THE DATA:
§

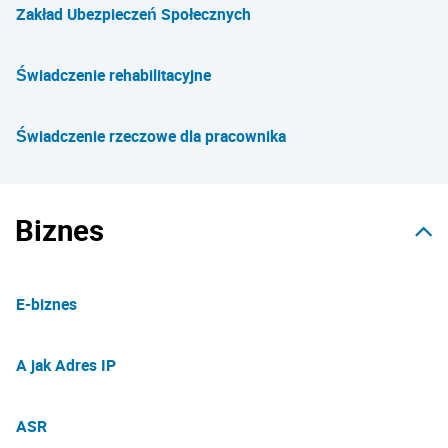
Zakład Ubezpieczeń Społecznych
Świadczenie rehabilitacyjne
Świadczenie rzeczowe dla pracownika
Biznes
E-biznes
A jak Adres IP
ASR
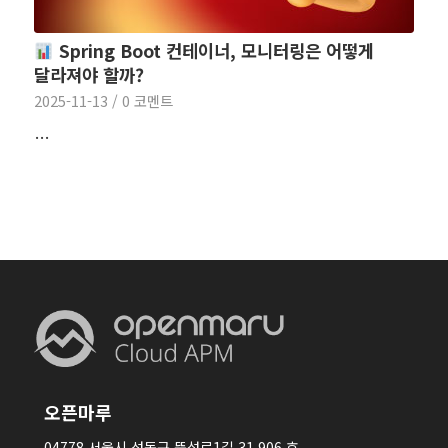
Spring Boot 컨테이너, 모니터링은 어떻게
달라져야 할까?
2025-11-13
/
0 코멘트
…
오픈마루
04778 서울시 성동구 뚝섬로1길 31 906 호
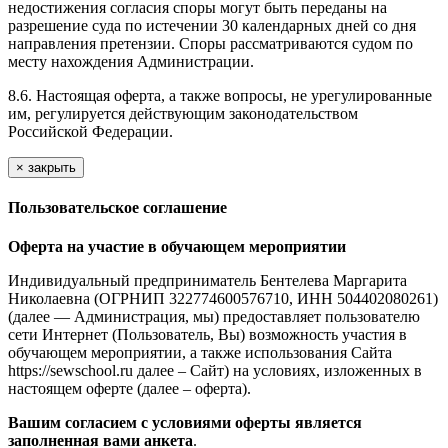
недостижения согласия споры могут быть переданы на
разрешение суда по истечении 30 календарных дней со дня
направления претензии. Споры рассматриваются судом по
месту нахождения Администрации.
8.6. Настоящая оферта, а также вопросы, не урегулированные
им, регулируется действующим законодательством
Российской Федерации.
×
закрыть
Пользовательское соглашение
Оферта на участие в обучающем мероприятии
Индивидуальный предприниматель Бентелева Маргарита
Николаевна (ОГРНИП 322774600576710, ИНН 504402080261)
(далее — Администрация, мы) предоставляет пользователю
сети Интернет (Пользователь, Вы) возможность участия в
обучающем мероприятии, а также использования Сайта
https://sewschool.ru далее – Сайт) на условиях, изложенных в
настоящем оферте (далее – оферта).
Вашим согласием с условиями оферты является
заполненная вами анкета
.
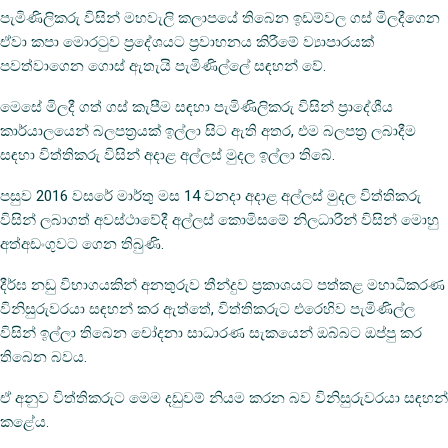
පැමිණිලිකරු විසින් මහවැලි කලාපයේ තිබෙන ඉඩම්වල ගස් මිලදීගෙන
ඒවා කපා මොරටුව ප්‍රදේශයට ප්‍රවාහනය කිරීමේ ව්‍යාපාරයක්
පවත්වාගෙන ගොස් ඇතැයි පැමිණිල්ලේ සඳහන් වේ.
මෙසේ මිලදී ගත් ගස් කැපීම සඳහා පැමිණිලිකරු විසින් ප්‍රාදේශීය
කාර්යාලයෙන් බලපත්‍රයක් ඉල්ලා සිට ඇති අතර, එම බලපත්‍ර ලබාදීම
සඳහා විත්තිකරු විසින් අදාළ අල්ලස් මුදල ඉල්ලා තිබේ.
පසුව 2016 වසරේ මාර්තු මස 14 වනදා අදාළ අල්ලස් මුදල විත්තිකරු
විසින් ලබාගත් අවස්ථාවේදී අල්ලස් කොමිසමේ නිලධාරීන් විසින් මොහු
අත්අඩංගුවට ගෙන තිබුණි.
දීර්ඝ නඩු විභාගයකින් අනතුරුව තීන්දුව ප්‍රකාශයට පත්කළ මහාධිකරණ
විනිසුරුවරයා සඳහන් කර ඇත්තේ, විත්තිකරුට එරෙහිව පැමිණිල්ල
විසින් ඉල්ලා තිබෙන චෝදනා සාධාරණ සැකයෙන් ඔබ්බට ඔප්පු කර
තිබෙන බවය.
ඒ අනුව විත්තිකරුට මෙම දඩුවම් නියම කරන බව විනිසුරුවරයා සඳහන්
කළේය.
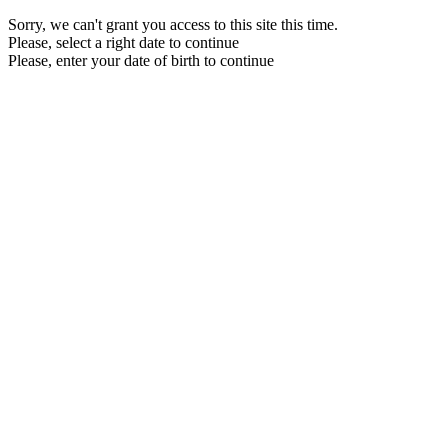
Sorry, we can't grant you access to this site this time.
Please, select a right date to continue
Please, enter your date of birth to continue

§

AIM OF THE EXERCISE: Extract, word for word, each line from the one that contains "разрешение суда по" through the final line of the data above. Leave the pictures out.

SOLUTION TO THIS EXERCISE:
разрешение суда по истечении 30 календарных дней со дня
направления претензии. Споры рассматриваются судом по
месту нахождения Администрации.
8.6. Настоящая оферта, а также вопросы, не урегулированные
им, регулируется действующим законодательством
Российской Федерации.
×
закрыть
Пользовательское соглашение
Оферта на участие в обучающем мероприятии
Индивидуальный предприниматель Бентелева Маргарита
Николаевна (ОГРНИП 322774600576710, ИНН 504402080261)
(далее — Администрация, мы) предоставляет пользователю
сети Интернет (Пользователь, Вы) возможность участия в
обучающем мероприятии, а также использования Сайта
https://sewschool.ru далее – Сайт) на условиях, изложенных в
настоящем оферте (далее – оферта).
Вашим согласием с условиями оферты является
заполненная вами анкета
.
පැමිණිලිකරු විසින් මහවැලි කලාපයේ තිබෙන ඉඩම්වල ගස් මිලදීගෙන
ඒවා කපා මොරටුව ප්‍රදේශයට ප්‍රවාහනය කිරීමේ ව්‍යාපාරයක්
පවත්වාගෙන ගොස් ඇතැයි පැමිණිල්ලේ සඳහන් වේ.
මෙසේ මිලදී ගත් ගස් කැපීම සඳහා පැමිණිලිකරු විසින් ප්‍රාදේශීය
කාර්යාලයෙන් බලපත්‍රයක් ඉල්ලා සිට ඇති අතර, එම බලපත්‍ර ලබාදීම
සඳහා විත්තිකරු විසින් අදාළ අල්ලස් මුදල ඉල්ලා තිබේ.
පසුව 2016 වසරේ මාර්තු මස 14 වනදා අදාළ අල්ලස් මුදල විත්තිකරු
විසින් ලබාගත් අවස්ථාවේදී අල්ලස් කොමිසමේ නිලධාරීන් විසින් මොහු
අත්අඩංගුවට ගෙන තිබුණි.
දීර්ඝ නඩු විභාගයකින් අනතුරුව තීන්දුව ප්‍රකාශයට පත්කළ මහාධිකරණ
විනිසුරුවරයා සඳහන් කර ඇත්තේ, විත්තිකරුට එරෙහිව පැමිණිල්ල
විසින් ඉල්ලා තිබෙන චෝදනා සාධාරණ සැකයෙන් ඔබ්බට ඔප්පු කර
තිබෙන බවය.
ඒ අනුව විත්තිකරුට මෙම දඩුවම් නියම කරන බව විනිසුරුවරයා සඳහන්
කළේය.
Sorry, we can't grant you access to this site this time.
Please, select a right date to continue
Please, enter your date of birth to continue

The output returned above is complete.